Au moment où l’offensive a été lancée, l’EI contrôlait Raqqa depuis près de quatre ans. Il avait perpétré des crimes de guerre et des crimes contre l’humanité, torturé ou tué quiconque osait s’opposer à son régime. Amnesty International avait déjà recueilli des informations attestant que l’EI utilisait des civils comme boucliers humains, minait les itinéraires permettant de sortir de la ville, établissait des postes de contrôle afin de limiter les déplacements et tirait sur ceux qui tentaient de s’enfuir.
« Des milliers de civils ont été tués ou blessés lors de l’offensive de la coalition visant à débarrasser Raqqa de l’EI, qui avait fait de la ville un piège mortel en installant snipers et mines. De nombreux bombardements aériens n’étaient pas précis et des dizaines de milliers de tirs d’artillerie ont été effectués sans discrimination : rien de surprenant à ce qu’ils aient fait des centaines de morts et de blessés parmi les civils, a déclaré Donatella Rovera, principale conseillère d’Amnesty International pour les situations de crise.
« Les forces de la coalition dirigée par les États-Unis ont rasé Raqqa, mais elles ne peuvent pas effacer la vérité. Amnesty International et Airwars leur demandent de cesser de nier l’ampleur choquante des victimes et des destructions civiles causées par leur offensive.
« La coalition doit enquêter en profondeur sur les erreurs commises à Raqqa et en tirer les enseignements, afin de ne pas infliger de telles souffrances aux civils pris au piège lors de futures opérations militaires », a déclaré Chris Woods, directeur d’Airwars.
Des recherches de pointe menées sur le terrain à Raqqa et à distance
Amnesty International et Airwars ont collecté et recoupé de nombreux flux de données aux fins de cette enquête.
Au fil de quatre visites à Raqqa alors que la bataille faisait encore rage, les chercheurs d’Amnesty International ont passé au total environ deux mois sur le terrain. Ils ont enquêté sur les lieux de plus de 200 frappes et interrogé plus de 400 témoins et survivants.
En outre, le projet innovant d’Amnesty International Strike Trackers a permis de définir quand chacun des 11 000 bâtiments détruits à Raqqa a été touché. Plus de 3 000 militants numériques dans 124 pays y ont participé, analysant au total plus de 2 millions d’images satellite. Le Service de vérification numérique d’Amnesty International, basé dans six universités autour du globe, a analysé et authentifié les images vidéo filmées durant la bataille.
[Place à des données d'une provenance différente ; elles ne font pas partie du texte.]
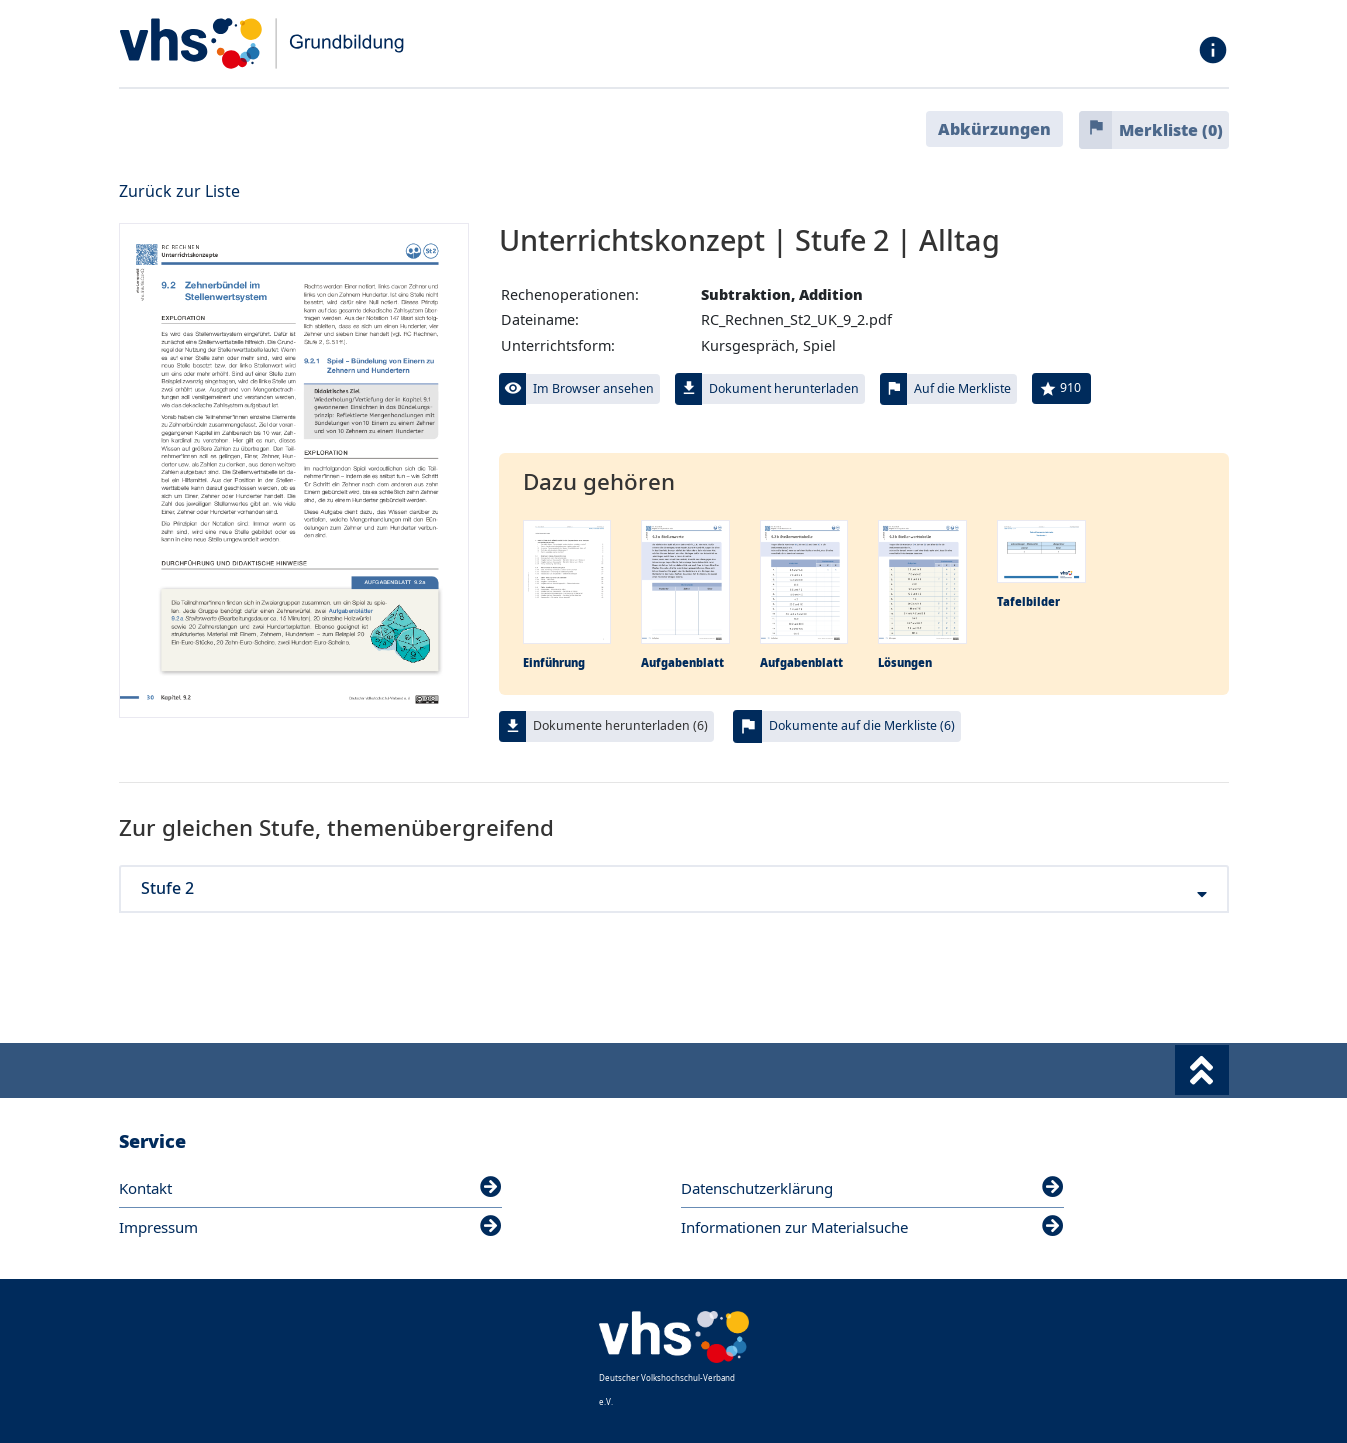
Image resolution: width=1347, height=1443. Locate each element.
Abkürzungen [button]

Les chercheurs d’Airwars et d’Amnesty International ont analysé des éléments disponibles en libre accès, à la fois en temps réel et après l’offensive, dont des milliers de publications sur les réseaux sociaux et d’autres matériaux. Ils ont ainsi pu constituer une base de données recensant plus de 1 600 civils qui auraient été tués lors des frappes de la coalition. Ils ont recueilli les noms de plus de 1 000 victimes : Amnesty International a pu en vérifier 641 directement sur le terrain à Raqqa, tandis que pour les autres des informations émanent de multiples sources crédibles.
Les deux organisations informent régulièrement de leurs conclusions la coalition militaire dirigée par les États-Unis, ainsi que les gouvernements américain, britannique et français. Ainsi, la coalition a admis être responsable de la mort de 159 civils, environ 10 % du nombre total recensé, mais a rejeté les autres allégations en les qualifiant de « non crédibles ». Pourtant, elle n’a toujours pas enquêté dûment sur les informations faisant état de victimes civiles et n’a pas interrogé de témoins ni de survivants, reconnaissant qu’elle n’effectue pas d’investigations sur place.